Vale CEO Ferreira Said to Be in Talks to Head Petrobras Board
9:20 PM BRT
March 10, 2015
(Bloomberg) — Vale SA Chief Executive Officer Murilo Ferreira is being sounded out to take over as chairman of the board of Brazil’s beleaguered oil producer Petroleo Brasileiro SA, people with knowledge of the discussions said.
Government representatives have spoken with Ferreira, 61, about replacing former Finance Minister Guido Mantega as chairman, according to three people who asked not to be named because the talks aren’t public. The next Petrobras board meeting in which a new leader could be confirmed will be on March 23.
Ferreira would be the first executive since at least 2003 to head the state-controlled oil producer’s board, replacing a political appointee who was known for his obedience to President Dilma Rousseff. After last month choosing Aldemir Bendine, a state banker backed by Rousseff’s party, to replace Maria das Gracas Foster as chief executive officer, the government recognizes the importance of choosing a market-friendly name to lead the board, one of the people said.
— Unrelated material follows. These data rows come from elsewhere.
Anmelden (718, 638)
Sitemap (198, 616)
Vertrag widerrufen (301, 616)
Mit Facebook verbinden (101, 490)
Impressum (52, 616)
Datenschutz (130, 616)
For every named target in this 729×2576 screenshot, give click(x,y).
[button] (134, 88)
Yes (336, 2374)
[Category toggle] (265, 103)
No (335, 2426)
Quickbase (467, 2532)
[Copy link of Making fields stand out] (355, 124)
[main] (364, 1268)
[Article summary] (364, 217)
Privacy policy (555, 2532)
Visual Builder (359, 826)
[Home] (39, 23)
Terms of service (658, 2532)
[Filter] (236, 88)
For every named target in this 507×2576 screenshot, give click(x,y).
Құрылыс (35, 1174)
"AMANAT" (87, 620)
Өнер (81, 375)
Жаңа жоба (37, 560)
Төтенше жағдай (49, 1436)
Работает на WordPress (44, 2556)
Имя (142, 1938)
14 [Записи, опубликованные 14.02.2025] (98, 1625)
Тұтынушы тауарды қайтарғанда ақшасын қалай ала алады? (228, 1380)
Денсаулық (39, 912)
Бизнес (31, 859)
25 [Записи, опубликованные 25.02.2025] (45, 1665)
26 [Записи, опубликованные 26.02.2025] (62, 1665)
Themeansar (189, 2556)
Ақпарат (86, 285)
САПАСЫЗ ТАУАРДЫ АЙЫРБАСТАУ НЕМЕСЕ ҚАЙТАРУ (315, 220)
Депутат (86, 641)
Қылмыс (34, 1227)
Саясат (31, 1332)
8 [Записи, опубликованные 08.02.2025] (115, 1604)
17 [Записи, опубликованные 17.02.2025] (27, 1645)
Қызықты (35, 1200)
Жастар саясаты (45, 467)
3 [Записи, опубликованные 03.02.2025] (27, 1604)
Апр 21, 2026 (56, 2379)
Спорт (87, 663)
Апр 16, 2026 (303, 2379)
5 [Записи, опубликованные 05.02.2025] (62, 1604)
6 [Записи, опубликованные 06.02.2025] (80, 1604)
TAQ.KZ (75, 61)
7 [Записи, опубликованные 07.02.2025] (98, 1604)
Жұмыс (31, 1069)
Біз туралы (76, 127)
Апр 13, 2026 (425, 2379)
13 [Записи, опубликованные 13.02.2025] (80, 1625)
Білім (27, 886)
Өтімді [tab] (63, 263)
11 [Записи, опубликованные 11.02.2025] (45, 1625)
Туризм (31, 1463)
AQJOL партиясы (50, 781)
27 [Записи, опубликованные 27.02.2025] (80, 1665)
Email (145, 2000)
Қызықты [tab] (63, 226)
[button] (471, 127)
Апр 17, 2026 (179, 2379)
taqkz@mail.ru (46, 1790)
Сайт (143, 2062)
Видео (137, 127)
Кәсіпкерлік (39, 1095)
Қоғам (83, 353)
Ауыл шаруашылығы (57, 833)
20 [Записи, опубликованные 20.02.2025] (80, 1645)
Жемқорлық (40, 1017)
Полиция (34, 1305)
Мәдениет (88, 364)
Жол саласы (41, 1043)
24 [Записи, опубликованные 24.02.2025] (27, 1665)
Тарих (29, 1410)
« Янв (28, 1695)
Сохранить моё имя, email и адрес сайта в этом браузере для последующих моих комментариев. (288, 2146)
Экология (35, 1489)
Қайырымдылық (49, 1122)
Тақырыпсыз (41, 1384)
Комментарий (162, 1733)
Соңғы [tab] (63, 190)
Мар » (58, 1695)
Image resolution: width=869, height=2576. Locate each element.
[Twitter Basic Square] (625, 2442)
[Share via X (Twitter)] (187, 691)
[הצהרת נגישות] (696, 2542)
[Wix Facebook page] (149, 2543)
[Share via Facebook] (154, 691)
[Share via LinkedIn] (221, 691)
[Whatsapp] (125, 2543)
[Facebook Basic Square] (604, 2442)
“He’s a great Brazilian executive, competent, with credibility, a good name for Petrobras,” consultant David Zylbersztajn, a former oil regulator who worked with Ferreira in the early 2000s, said in a phone interview from Rio. “Knowing Murilo, I can say he can stand his own.”
Vale and Petrobras press offices declined to comment on the possibility of Ferreira joining the oil company’s board.
Well-regarded in the business community, Ferreira has refrained from criticizing the government when other industry leaders have challenged policies that contributed to above-target inflation and low growth in Rousseff’s first term. Ferreira’s name circulated in local press as a possible replacement for Mantega as Finance Minister after Rousseff won re-election in October, and again last month as a possibility to take over as Petrobras CEO.
The next chairman is faced with calls from investors to make Petrobras more independent from Rousseff and her party after the company lost $270 billion in market value in four years amid allegations of government interference and corruption. The government controls the oil producer with the majority of voting shares.
The board’s most urgent task is to get Petrobras’s third-quarter results audited after quantifying losses from a decades-long kickback scheme.
As Vale’s CEO, Ferreira challenge is to lead the mining company through a downswing in the commodities cycle in which the global price of iron ore has fallen 47 percent in 2014 and extended losses this year. Ferreira took the helm of Vale in May 2011.
Zylbersztajn, who’s critical of the current government’s oil policies, worked with Ferreira as a consultant at Aluminio Brasileiro SA and says his good relationship with the government doesn’t mean he would be a pushover.
“The fact that he gets along well with the controlling shareholder, doesn’t mean he has to sacrifice his independence,” Zylbersztajn said.